**Recorded data:**
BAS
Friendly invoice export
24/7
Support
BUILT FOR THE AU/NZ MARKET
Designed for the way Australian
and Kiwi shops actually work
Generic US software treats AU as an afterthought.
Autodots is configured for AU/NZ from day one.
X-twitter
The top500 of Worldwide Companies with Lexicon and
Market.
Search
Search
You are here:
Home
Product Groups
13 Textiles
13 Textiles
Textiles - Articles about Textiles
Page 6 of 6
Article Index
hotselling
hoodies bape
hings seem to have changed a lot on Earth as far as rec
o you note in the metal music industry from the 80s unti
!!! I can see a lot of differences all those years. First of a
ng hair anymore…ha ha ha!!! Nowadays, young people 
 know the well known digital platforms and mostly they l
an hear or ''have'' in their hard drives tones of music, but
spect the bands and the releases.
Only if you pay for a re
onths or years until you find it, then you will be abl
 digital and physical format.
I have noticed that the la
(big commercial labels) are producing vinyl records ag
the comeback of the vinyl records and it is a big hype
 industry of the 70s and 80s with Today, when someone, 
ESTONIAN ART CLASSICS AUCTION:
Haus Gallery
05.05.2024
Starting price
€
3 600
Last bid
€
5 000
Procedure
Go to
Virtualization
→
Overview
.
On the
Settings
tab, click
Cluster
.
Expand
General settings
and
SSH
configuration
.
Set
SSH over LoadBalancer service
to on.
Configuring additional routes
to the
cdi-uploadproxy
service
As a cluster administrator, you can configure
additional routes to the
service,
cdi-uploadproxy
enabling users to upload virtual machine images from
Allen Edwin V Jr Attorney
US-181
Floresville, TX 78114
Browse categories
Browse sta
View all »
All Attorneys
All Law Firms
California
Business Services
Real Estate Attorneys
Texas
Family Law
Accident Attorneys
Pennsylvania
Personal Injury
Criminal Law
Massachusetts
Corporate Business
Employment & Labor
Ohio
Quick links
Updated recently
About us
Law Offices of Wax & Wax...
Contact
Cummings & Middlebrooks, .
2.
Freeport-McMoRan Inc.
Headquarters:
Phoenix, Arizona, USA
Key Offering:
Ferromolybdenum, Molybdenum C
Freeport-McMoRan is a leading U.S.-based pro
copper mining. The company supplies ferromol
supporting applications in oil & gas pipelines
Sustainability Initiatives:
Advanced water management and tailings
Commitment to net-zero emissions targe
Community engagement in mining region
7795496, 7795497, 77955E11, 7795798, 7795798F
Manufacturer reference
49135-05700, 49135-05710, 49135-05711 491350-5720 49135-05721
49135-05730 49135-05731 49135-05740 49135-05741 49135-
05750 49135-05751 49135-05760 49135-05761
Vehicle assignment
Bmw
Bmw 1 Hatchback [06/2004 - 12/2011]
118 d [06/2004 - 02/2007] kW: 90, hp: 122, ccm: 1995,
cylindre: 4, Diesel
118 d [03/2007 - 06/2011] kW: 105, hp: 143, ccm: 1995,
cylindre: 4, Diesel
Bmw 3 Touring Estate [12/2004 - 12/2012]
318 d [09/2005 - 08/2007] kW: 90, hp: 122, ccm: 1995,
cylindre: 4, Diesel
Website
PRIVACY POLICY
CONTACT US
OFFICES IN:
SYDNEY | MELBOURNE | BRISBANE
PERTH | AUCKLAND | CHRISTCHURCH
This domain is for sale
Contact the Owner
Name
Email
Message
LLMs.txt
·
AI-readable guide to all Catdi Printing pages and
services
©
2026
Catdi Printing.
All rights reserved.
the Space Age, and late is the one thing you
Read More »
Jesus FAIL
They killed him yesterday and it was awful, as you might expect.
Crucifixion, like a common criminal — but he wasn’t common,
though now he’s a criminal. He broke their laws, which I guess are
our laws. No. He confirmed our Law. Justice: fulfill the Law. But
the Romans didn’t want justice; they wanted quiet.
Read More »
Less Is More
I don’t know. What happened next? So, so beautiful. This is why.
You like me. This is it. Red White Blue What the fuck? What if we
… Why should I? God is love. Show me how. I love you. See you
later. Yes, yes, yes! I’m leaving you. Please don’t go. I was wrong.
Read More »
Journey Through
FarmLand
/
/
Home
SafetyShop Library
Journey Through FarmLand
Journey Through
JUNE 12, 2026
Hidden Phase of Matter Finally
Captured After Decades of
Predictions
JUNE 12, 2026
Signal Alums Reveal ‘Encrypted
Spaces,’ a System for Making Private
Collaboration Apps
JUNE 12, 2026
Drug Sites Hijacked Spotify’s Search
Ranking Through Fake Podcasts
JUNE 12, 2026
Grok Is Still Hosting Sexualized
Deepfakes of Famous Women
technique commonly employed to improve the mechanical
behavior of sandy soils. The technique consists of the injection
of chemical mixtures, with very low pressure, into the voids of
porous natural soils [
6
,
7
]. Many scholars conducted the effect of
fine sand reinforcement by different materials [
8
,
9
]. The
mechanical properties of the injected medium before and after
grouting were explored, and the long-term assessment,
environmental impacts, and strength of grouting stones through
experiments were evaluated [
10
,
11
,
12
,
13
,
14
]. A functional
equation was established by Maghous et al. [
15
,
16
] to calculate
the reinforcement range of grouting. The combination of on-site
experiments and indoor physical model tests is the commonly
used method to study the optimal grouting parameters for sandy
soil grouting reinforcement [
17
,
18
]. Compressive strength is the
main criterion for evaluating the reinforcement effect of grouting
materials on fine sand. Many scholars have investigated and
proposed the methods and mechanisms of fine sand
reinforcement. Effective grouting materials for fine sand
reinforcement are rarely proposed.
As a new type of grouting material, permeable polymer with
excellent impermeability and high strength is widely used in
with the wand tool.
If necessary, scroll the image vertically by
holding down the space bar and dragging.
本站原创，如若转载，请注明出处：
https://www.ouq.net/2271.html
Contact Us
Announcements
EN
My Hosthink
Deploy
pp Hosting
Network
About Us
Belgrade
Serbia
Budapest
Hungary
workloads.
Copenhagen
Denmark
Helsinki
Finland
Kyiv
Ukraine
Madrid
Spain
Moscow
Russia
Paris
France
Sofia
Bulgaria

**Aim of the task:** Scan the listing and copy every line where the string "commonly" shows up.

**Exercise output:**
technique commonly employed to improve the mechanical
experiments and indoor physical model tests is the commonly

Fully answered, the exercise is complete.